Species of gastropod

Cryptodaphne affinis is a species of sea snail, a marine gastropod mollusk in the family Raphitomidae.

==Description==
The length of the shell attains 9 mm, its diameter 3¾ mm.

(Original description) The thin, white shell has a biconical shape. It contains about 10 whorls, of which about 4 form a red-brown protoconch, with convex whorls, of which about 1½ upper whorls are smooth. The other ones show angular riblets, strongest near the upper suture, crossed in their lower part by fine, oblique striae. The subsequent whorls show a broad, concave upper part and a much narrower lower part. The sculpture consists of 2 conspicuous spirals, just below the suture, less distinctly developed on the body whorl, 5 much fainter ones in the excavation. This latter is bordered by a rather strong keel, which makes the whorls angular. Moreover there is a second keel at some distance, with 2 faint intermediate ones on the penultimate whorl. The part below the excavation on the body whorl is lirate over its whole surface.
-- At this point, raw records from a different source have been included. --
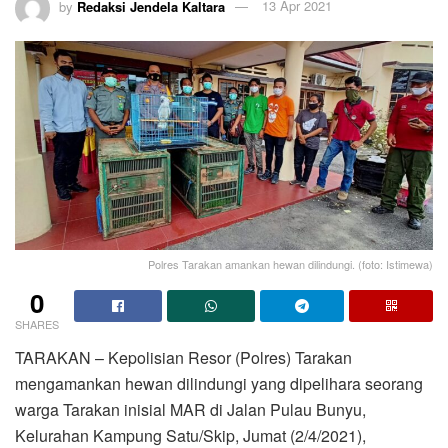
by
Redaksi Jendela Kaltara
13 Apr 2021
Polres Tarakan amankan hewan dilindungi. (foto: Istimewa)
0
SHARES
TARAKAN – Kepolisian Resor (Polres) Tarakan
mengamankan hewan dilindungi yang dipelihara seorang
warga Tarakan inisial MAR di Jalan Pulau Bunyu,
Kelurahan Kampung Satu/Skip, Jumat (2/4/2021),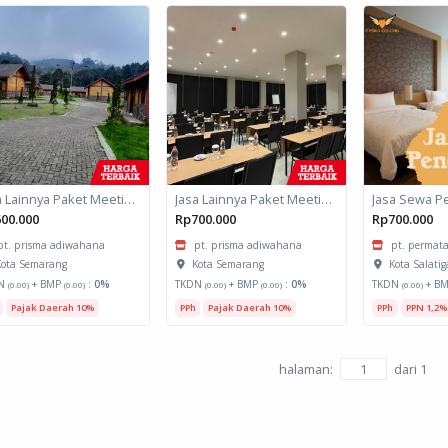
Jasa Lainnya Paket Meeting Luar Kota Hari Bumi 2
Jasa Lainnya Paket Meeting Luar Kota Hari Bumi 1
Jasa Sewa P
00.000
Rp700.000
Rp700.000
pt. prisma adiwahana
pt. prisma adiwahana
pt. permata
ota Semarang
Kota Semarang
Kota Salatig
N
+ BMP
:
0%
TKDN
+ BMP
:
0%
TKDN
+ B
(0.00)
(0.00)
(0.00)
(0.00)
(0.00)
Pajak Daerah 10%
PPh
Pajak Daerah 10%
PPh
PPN 1,2%
halaman:
dari
1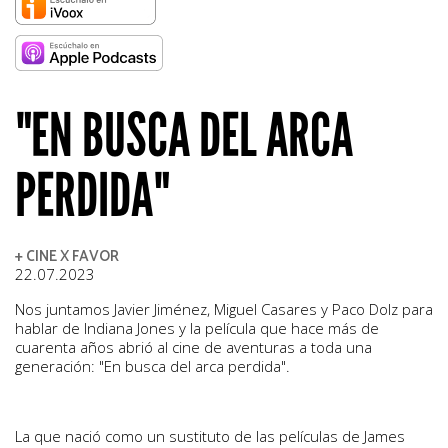
"EN BUSCA DEL ARCA
PERDIDA"
+ CINE X FAVOR
22.07.2023
Nos juntamos Javier Jiménez, Miguel Casares y Paco Dolz para
hablar de Indiana Jones y la película que hace más de
cuarenta años abrió al cine de aventuras a toda una
generación: "En busca del arca perdida".
La que nació como un sustituto de las películas de James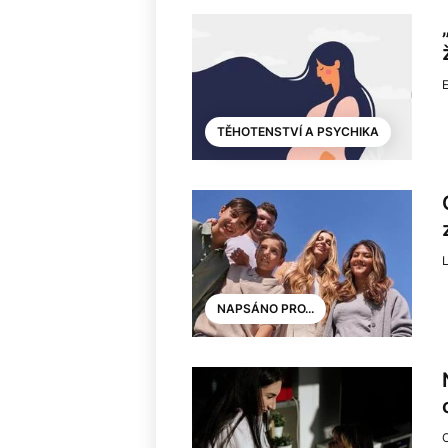
E
TĚHOTENSTVÍ A PSYCHIKA
NAPSÁNO PRO...
O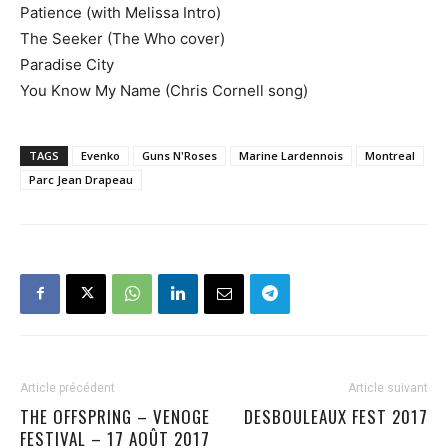
Patience (with Melissa Intro)
The Seeker (The Who cover)
Paradise City
You Know My Name (Chris Cornell song)
TAGS
Evenko
Guns N'Roses
Marine Lardennois
Montreal
Parc Jean Drapeau
Article précédent
Article suivant
THE OFFSPRING – VENOGE
DESBOULEAUX FEST 2017
FESTIVAL – 17 AOÛT 2017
The upper, excavated part of whorls is crossed by rather distant curved riblets, which, in crossing the infrasutural lirae, produce small beads. At last the whole shell is covered with fine growth striae and excessively fine granules. The body whorl is convex, strongly attenuated towards its base. The aperture is obliquely oblong, sharply angular above, ending below in a short, compressed, gutter-like siphonal canal. The peristome is broken, probably with a wide, shallow sinus. The columellar margin is concave, with a thin layer of enamel.

==Distribution==
This species was found in the Ceram Sea, Indoneasia.